You can spend weeks testing an agent against every scenario you can imagine, and a user will break it on day one with an input you never considered. This isn't a failure of imagination — it's a property of the gap between the people who build systems and the people who use them. Users bring their own mental models, their own vocabulary, their own assumptions about what the system can do. Those models don't match yours, and the mismatch produces inputs your agent has never seen.
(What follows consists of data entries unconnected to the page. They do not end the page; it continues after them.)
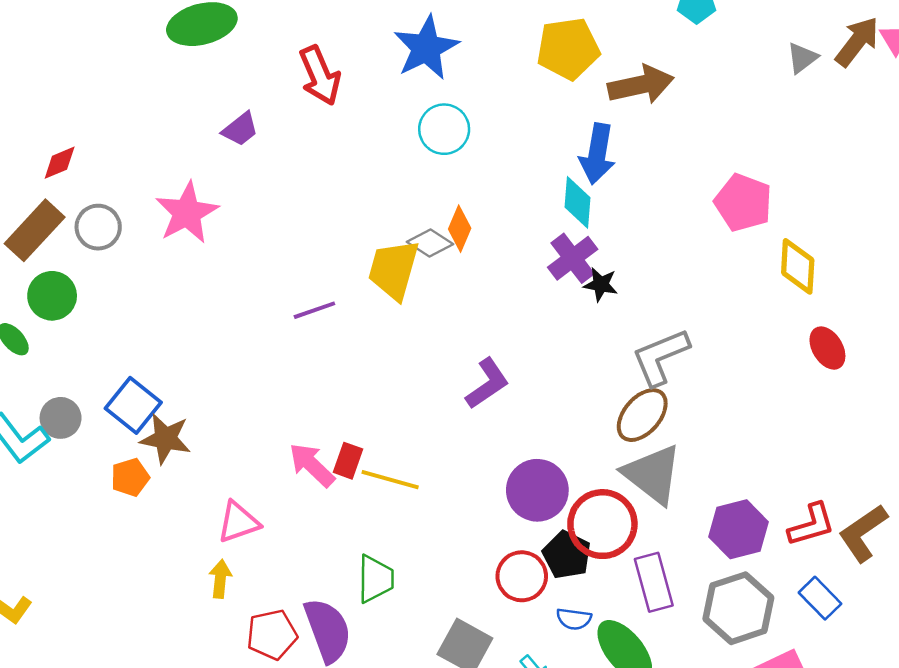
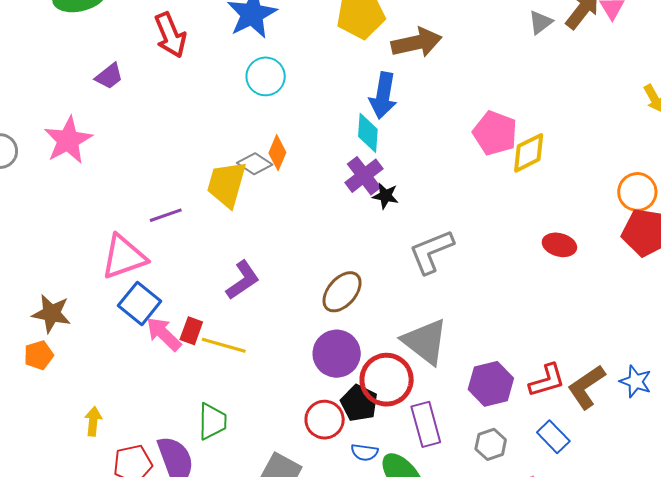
yellow diamond: (798, 266) -> (529, 153), moved, turned 60
red ellipse: (827, 348) -> (559, 245), turned -44
purple L-shape: (487, 384) -> (243, 280), moved
blue square: (133, 405) -> (140, 303), moved
brown ellipse: (642, 415) -> (342, 292), moved
orange pentagon: (130, 477) -> (39, 355), moved
pink triangle: (238, 522) -> (124, 257), moved, size x1.4
gray hexagon: (738, 608) -> (491, 444), size x0.6

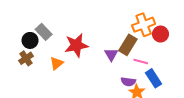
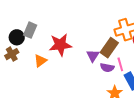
gray rectangle: (44, 32) -> (30, 30), turned 63
pink line: (141, 62) -> (120, 64), turned 56
purple semicircle: (128, 82) -> (107, 68), moved

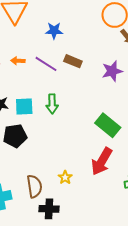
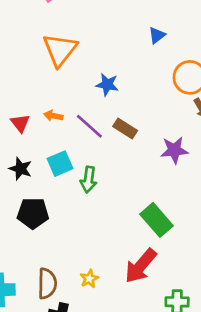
cyan square: (24, 107) -> (60, 164), moved, turned -30

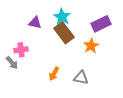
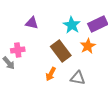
cyan star: (62, 17) -> (72, 25), moved
brown rectangle: (64, 33) -> (61, 51), moved

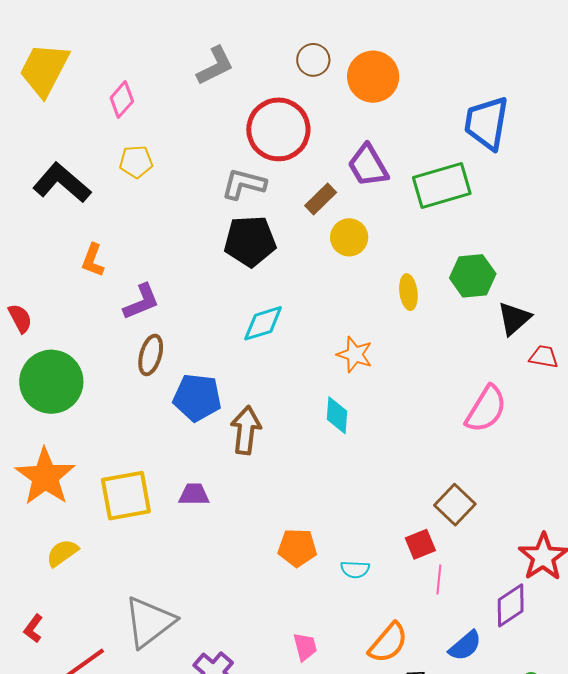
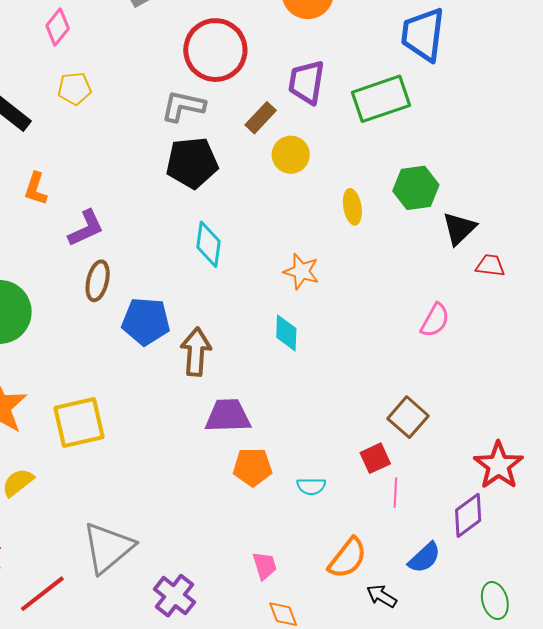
purple trapezoid: (368, 166) -> (306, 82), turned 42
cyan diamond: (263, 323) -> (208, 244), turned -63
pink semicircle: (486, 409) -> (435, 320), size x0.7
purple trapezoid: (194, 494) -> (228, 416), moved, size x1.5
The inputs that break agents aren't usually malicious or even unusual from the user's perspective. They're the natural expression of how that person thinks about the problem. A user who pastes an entire email thread into a field designed for a single question. A user who asks the agent to do something adjacent to its purpose, assuming it will figure out what they mean. A user who types in their native language when the agent was designed for English. A user who asks the same question five different ways, convinced that the right phrasing will unlock the answer they want. Each of these is a normal human behavior. None of them are in your test suite.

The response to this isn't to test more exhaustively — you can't enumerate the space of human behavior. The response is to design for graceful handling of unexpected inputs. What does the agent do when it receives something it doesn't understand? Does it fail helpfully, explaining what it can and can't do? Does it make a reasonable attempt and flag its uncertainty? Does it silently produce something plausible but wrong? The last option is the one to design away from, because it creates the worst user experience: the user thinks they got an answer, acts on it, and discovers the problem later.

The first month of production is your most valuable testing period. The inputs that arrive in that month represent the actual distribution of how your users think about the problem — which is always different from how you do. Collect them. Analyze the failures. Use them to build the eval set that your pre-launch testing couldn't have produced.

Design for the users you have, not the users you imagined.